#### [What to work on]
All of the records below need to be written out exactly, but without the pictures.

══ Available data

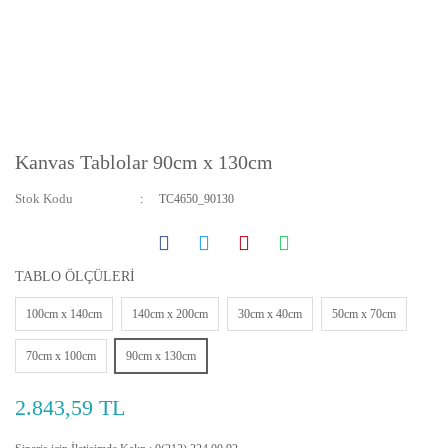
Kanvas Tablolar 90cm x 130cm
Stok Kodu
TC4650_90130
TABLO ÖLÇÜLERİ
100cm x 140cm
140cm x 200cm
30cm x 40cm
50cm x 70cm
70cm x 100cm
90cm x 130cm
2.843,59 TL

════

#### [Your response]
Kanvas Tablolar 90cm x 130cm
Stok Kodu
TC4650_90130
TABLO ÖLÇÜLERİ
100cm x 140cm
140cm x 200cm
30cm x 40cm
50cm x 70cm
70cm x 100cm
90cm x 130cm
2.843,59 TL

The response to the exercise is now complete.